What is HighRise?

We have seen some interesting revelations by the WikiLeaks team over the years. One of their latest leaks exposes CIA hacking tools. The list of tools is growing alarmingly long. In their new release, WikiLeaks talks about a tool known as HighRise, which is capable of snooping on SMS messages on the Android ecosystem.

HighRise is a Tool one Shouldn’t Ignore

Why does the CIA needs so many hacking tools in the first place.? Sadly, most of these tools are not just used to expose criminals and malicious individuals, but also provide the intelligence agency with a way to spy on citizens. So far, all of their tools have been rather successful, although it is unlikely anyone will ever know the repercussions of these hacking tools.

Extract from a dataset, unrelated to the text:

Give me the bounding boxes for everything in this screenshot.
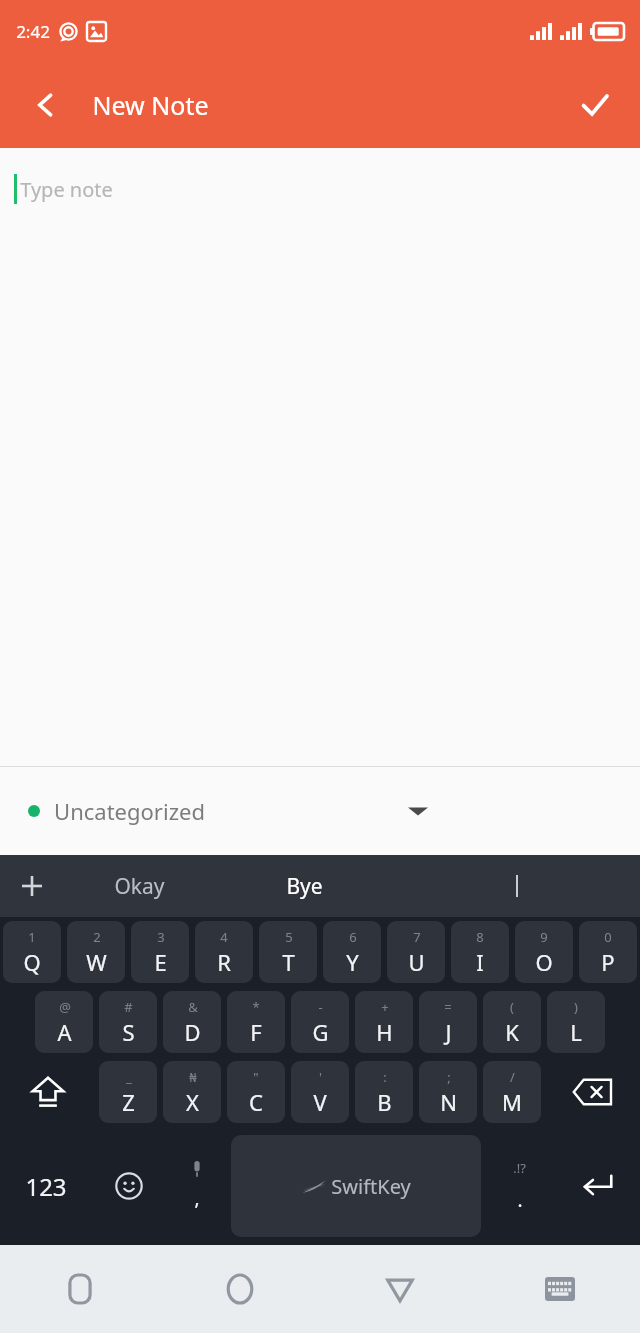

HighRise is one of the tools the CIA has been quiet about for several years. This one specifically targets Android devices. Compared to other mobile operating systems, Android is by far more popular. iOS does not even come close, and Blackberry is only used by a small minority. New entrants in the market, such as Firefox OS, Sailfish OS, and others have yet to gain any form of noteworthy traction against Android.

The Android ecosystem lets users install applications from outside of the official Play Store. All it takes is one check box to enable or disable this feature. It makes a lot of sense for the CIA to target Android users. According to the WikiLeaks information, HighRise works on Android versions 4.0 to 4.3. That means it will only affect a small portion of all global users, yet there are still far too many phones running any of these Android OS versions.

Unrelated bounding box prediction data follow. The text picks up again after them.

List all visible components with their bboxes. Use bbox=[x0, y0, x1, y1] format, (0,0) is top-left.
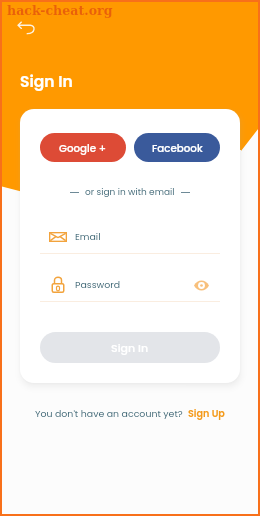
staticText: Sign In bbox=[111, 340, 149, 355]
staticText: Facebook bbox=[152, 141, 203, 155]
staticText: Sign Up bbox=[188, 407, 225, 420]
staticText: hack-cheat.org bbox=[7, 3, 113, 18]
button[interactable]: Back bbox=[10, 14, 42, 46]
button[interactable]: Google + bbox=[40, 133, 126, 162]
staticText: Password bbox=[75, 278, 121, 291]
staticText: Google + bbox=[59, 141, 107, 155]
staticText: Email bbox=[75, 230, 101, 243]
button[interactable]: Sign In bbox=[40, 332, 220, 363]
staticText: You don't have an account yet? bbox=[35, 407, 183, 420]
staticText: Sign In bbox=[20, 71, 73, 93]
button[interactable]: Sign Up bbox=[188, 407, 225, 420]
button[interactable]: Facebook bbox=[134, 133, 220, 162]
button[interactable]: Show password bbox=[187, 272, 215, 298]
staticText: or sign in with email bbox=[85, 186, 175, 199]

Under the hood, HighRise can be used to redirect incoming and outgoing SMS messages to listening posts belonging to the CIA. Once they received a copy of the messages, the content itself would just be sent to the initial recipient without further issues. It is essentially an SMS proxy which “handles” incoming and outgoing text messages. In other words, HighRise is a CIA spying tool looking to snoop on your personal communication.

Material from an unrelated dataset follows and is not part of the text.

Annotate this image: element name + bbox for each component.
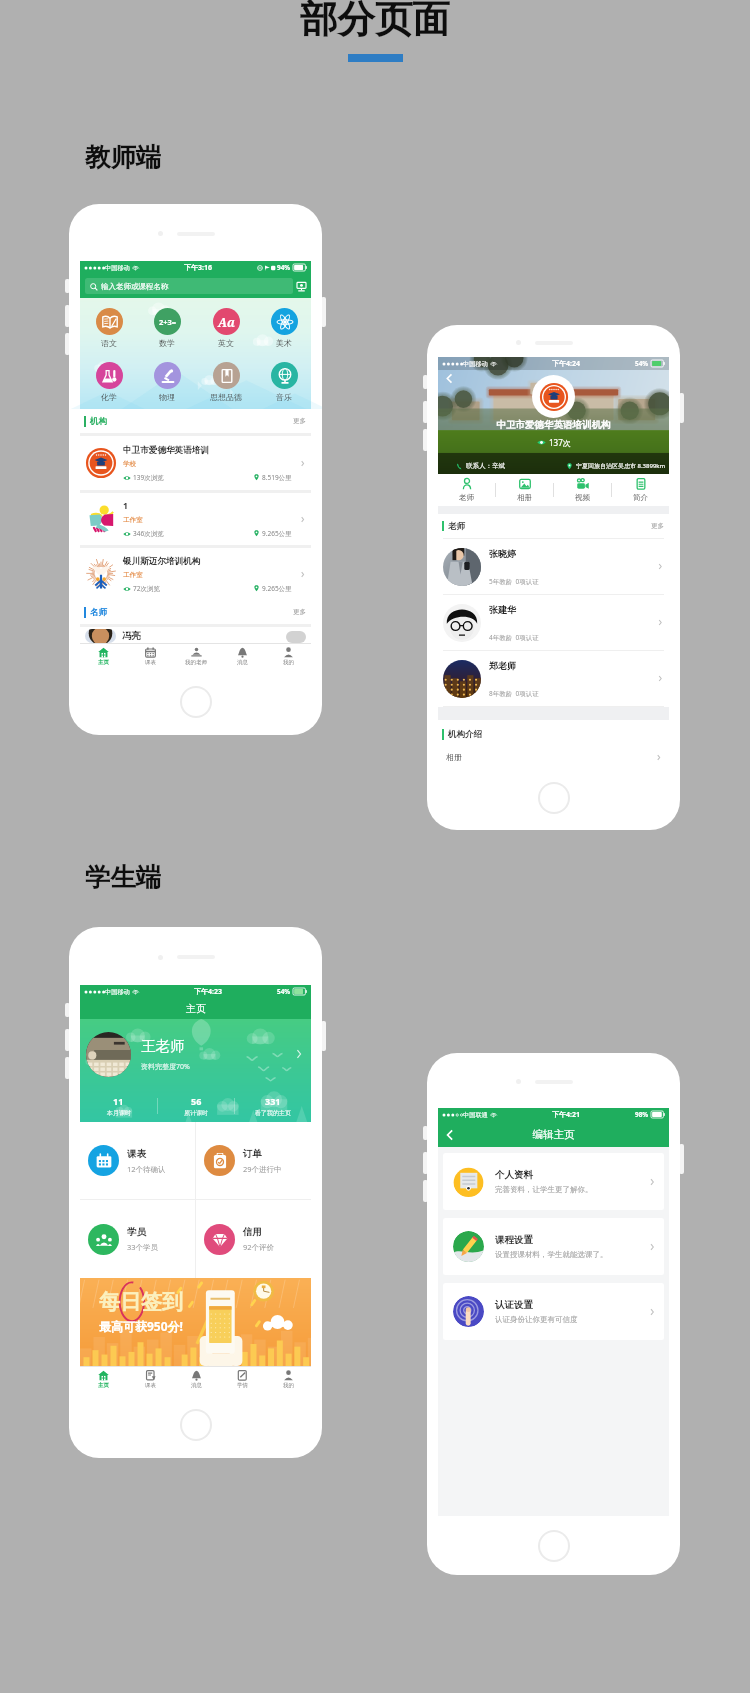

Victims of this tool do not get “infected” with HighRise like they would with other types of malware. Instead, the app would need to be installed manually by Android users. Even then, they still need to update all settings manually before it can become active. There is also an app-list checked component called TideCheck, which goes through all of the installed applications on said device. Last but not least, the app will only work once the ‘victim’ enters the world “inshallah” -“God Willing” in Arabic- in the activation textbox.

The whole world had their eyes opened to how the CIA operates and what they are trying to achieve. While the agency continues to claim these are matters of national security, US citizens and others around the world may not believe that any longer. Intelligence agencies only handle in their best interest, which means they go to any lengths to spy on consumers if they have to. Thankfully, it appears HighRise is not much of a threat, since Android 5.0 and higher are becoming the norm for Android devices.